The traditional attitude to witches as "pests" Murray considered wrong, since the meaning of most rituals was reduced to "battle for the harvest", God was prayed for a fertile year. The clergy persecuted the followers of the cult of witches only because they saw in it a threat to their own power. Murray suggested in her writings that some of the European kings were sacrificed in the name of fertility, and that one of the very witches was Joan of Arc, for which she was executed. The scholarly world did not take this reasoning seriously, but the authority of Murray by that time it was already too large not to pay any attention to the obviously pseudoscientific conclusions of the famous Egyptologist. She was criticized for falsifying some evidence, seeking out some documents and neglecting others. It was even said that she discredited all English folklore, which, in fact, felt the influence of Murray's theories. In 1929, at any rate, she was invited to write the article "Witchcraft" for the Encyclopedia Britannica.

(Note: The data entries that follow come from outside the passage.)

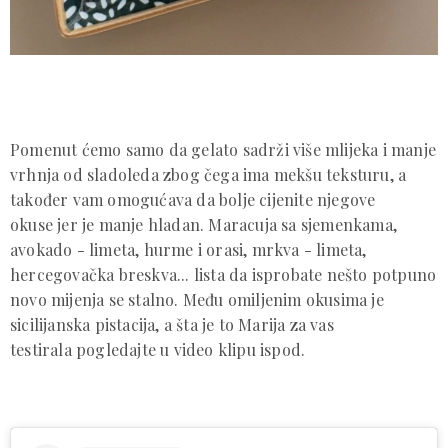
Pomenut ćemo samo da gelato sadrži više mlijeka i manje
vrhnja od sladoleda zbog čega ima mekšu teksturu, a
također vam omogućava da bolje cijenite njegove
okuse jer je manje hladan. Maracuja sa sjemenkama,
avokado - limeta, hurme i orasi, mrkva - limeta,
hercegovačka breskva... lista da isprobate nešto potpuno
novo mijenja se stalno. Među omiljenim okusima je
sicilijanska pistacija, a šta je to Marija za vas
testirala pogledajte u video klipu ispod.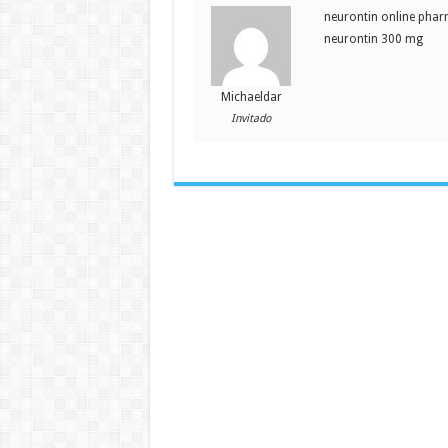
neurontin online phar
neurontin 300 mg
Michaeldar
Invitado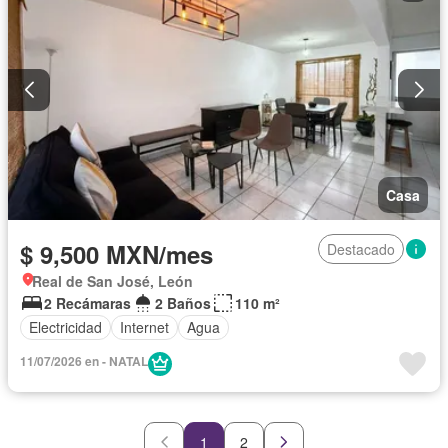
Casa
$ 9,500 MXN/mes
Destacado
Real de San José, León
2 Recámaras
2 Baños
110 m²
Electricidad
Internet
Agua
11/07/2026 en - NATAL
1
2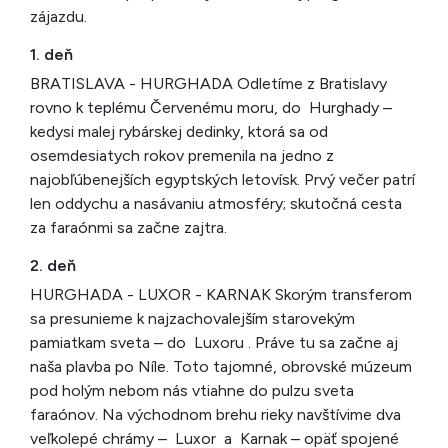
zájazdu.
1. deň
BRATISLAVA - HURGHADA Odletíme z Bratislavy
rovno k teplému Červenému moru, do Hurghady –
kedysi malej rybárskej dedinky, ktorá sa od
osemdesiatych rokov premenila na jedno z
najobľúbenejších egyptských letovísk. Prvý večer patrí
len oddychu a nasávaniu atmosféry; skutočná cesta
za faraónmi sa začne zajtra.
2. deň
HURGHADA - LUXOR - KARNAK Skorým transferom
sa presunieme k najzachovalejším starovekým
pamiatkam sveta – do Luxoru . Práve tu sa začne aj
naša plavba po Níle. Toto tajomné, obrovské múzeum
pod holým nebom nás vtiahne do pulzu sveta
faraónov. Na východnom brehu rieky navštívime dva
veľkolepé chrámy – Luxor a Karnak – opäť spojené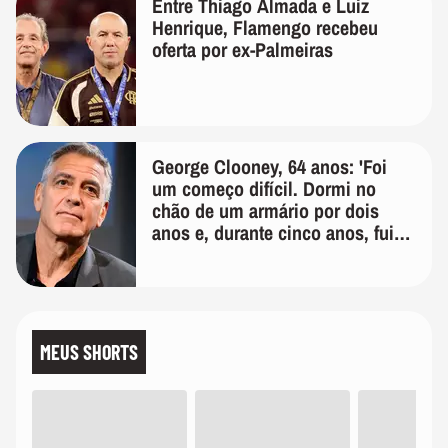
Entre Thiago Almada e Luiz
Henrique, Flamengo recebeu
oferta por ex-Palmeiras
George Clooney, 64 anos: 'Foi
um começo difícil. Dormi no
chão de um armário por dois
anos e, durante cinco anos, fui
de bicicleta aos testes de elenco'
MEUS SHORTS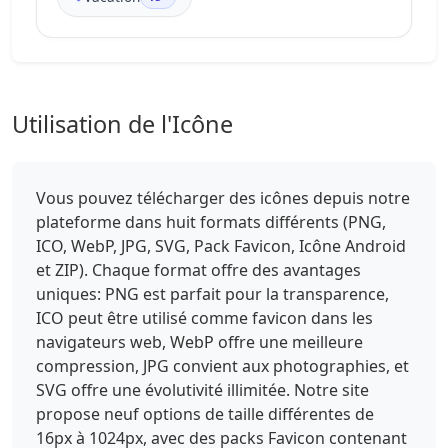
Utilisation de l'Icône
Vous pouvez télécharger des icônes depuis notre
plateforme dans huit formats différents (PNG,
ICO, WebP, JPG, SVG, Pack Favicon, Icône Android
et ZIP). Chaque format offre des avantages
uniques: PNG est parfait pour la transparence,
ICO peut être utilisé comme favicon dans les
navigateurs web, WebP offre une meilleure
compression, JPG convient aux photographies, et
SVG offre une évolutivité illimitée. Notre site
propose neuf options de taille différentes de
16px à 1024px, avec des packs Favicon contenant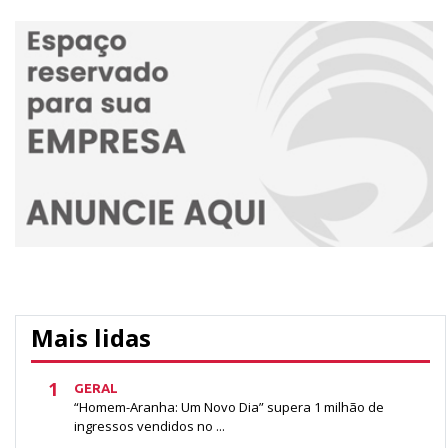
Mais lidas
1
GERAL
“Homem-Aranha: Um Novo Dia” supera 1 milhão de
ingressos vendidos no ...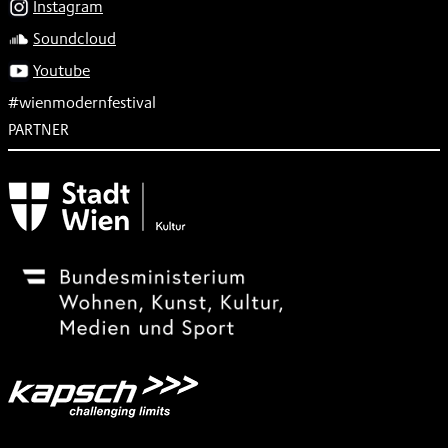
Instagram
Soundcloud
Youtube
#wienmodernfestival
PARTNER
Subventionsgeber
Festivalsponsor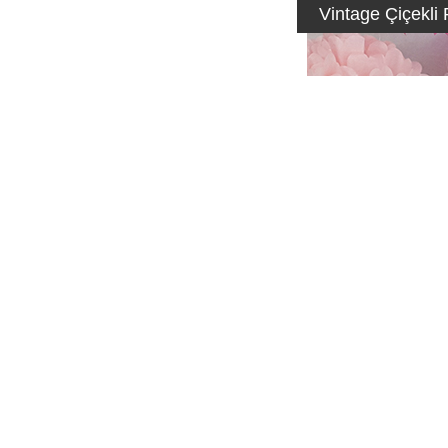
isi
Vintage Çiçekl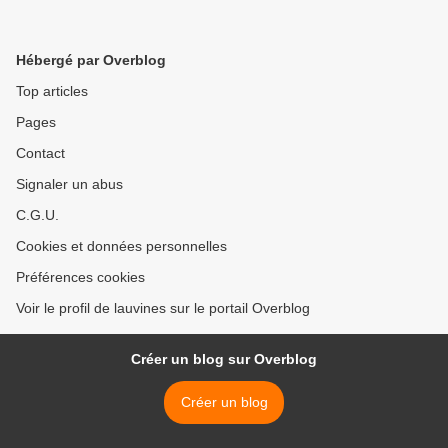
Hébergé par Overblog
Top articles
Pages
Contact
Signaler un abus
C.G.U.
Cookies et données personnelles
Préférences cookies
Voir le profil de lauvines sur le portail Overblog
Créer un blog sur Overblog
Créer un blog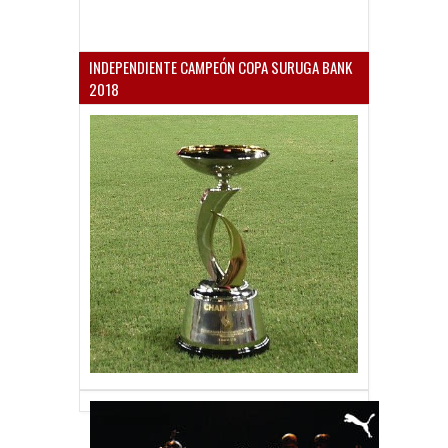
INDEPENDIENTE CAMPEÓN COPA SURUGA BANK
2018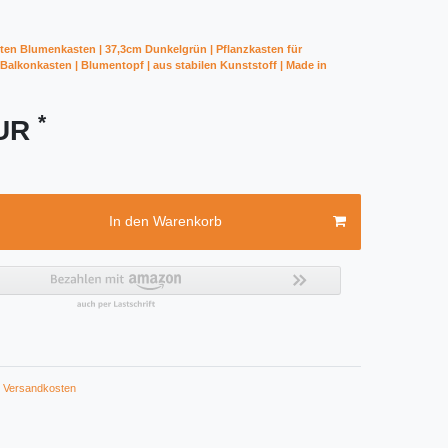
ten Blumenkasten | 37,3cm Dunkelgrün | Pflanzkasten für
| Balkonkasten | Blumentopf | aus stabilen Kunststoff | Made in
*
EUR
In den Warenkorb
Versandkosten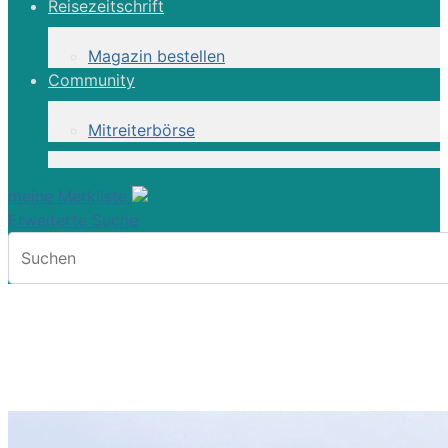
Reisezeitschrift
Magazin bestellen
Community
Mitreiterbörse
meine Merkliste
Erweiterte Suche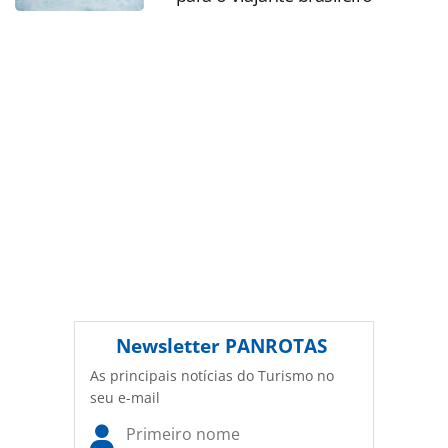
autoral. Não reproduza o conteúdo sem autorização da
PANROTAS Editora (copyright@panrotas.com.br).
Newsletter
PANROTAS
As principais notícias do Turismo no
seu e-mail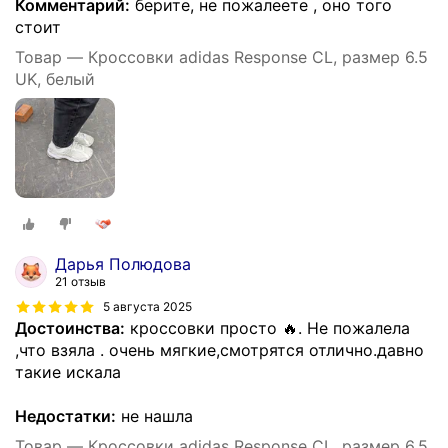
Комментарий:
берите, не пожалеете , оно того
стоит
Товар — Кроссовки adidas Response CL, размер 6.5
UK, белый
Дарья Полюдова
21 отзыв
5 августа 2025
Достоинства:
кроссовки просто 🔥. Не пожалела
,что взяла . очень мягкие,смотрятся отлично.давно
такие искала
Недостатки:
не нашла
Товар — Кроссовки adidas Response CL, размер 6.5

Despite this controversial period in the biography of Margaret Murray, she inscribed her name in history primarily as one of the pioneers of Egyptology, the first woman to teach archeology as an academic discipline in the United Kingdom. She achieved career advancement for many of her students. Shortly before her death, Murray published her latest book, My First Hundred Years, and celebrated its centenary within the walls of her hometown college. Her colleagues and students noted that until the very end, she retained intelligence and surprised with her inner strength. Margaret Murray did not create a family, devoting her whole life to work.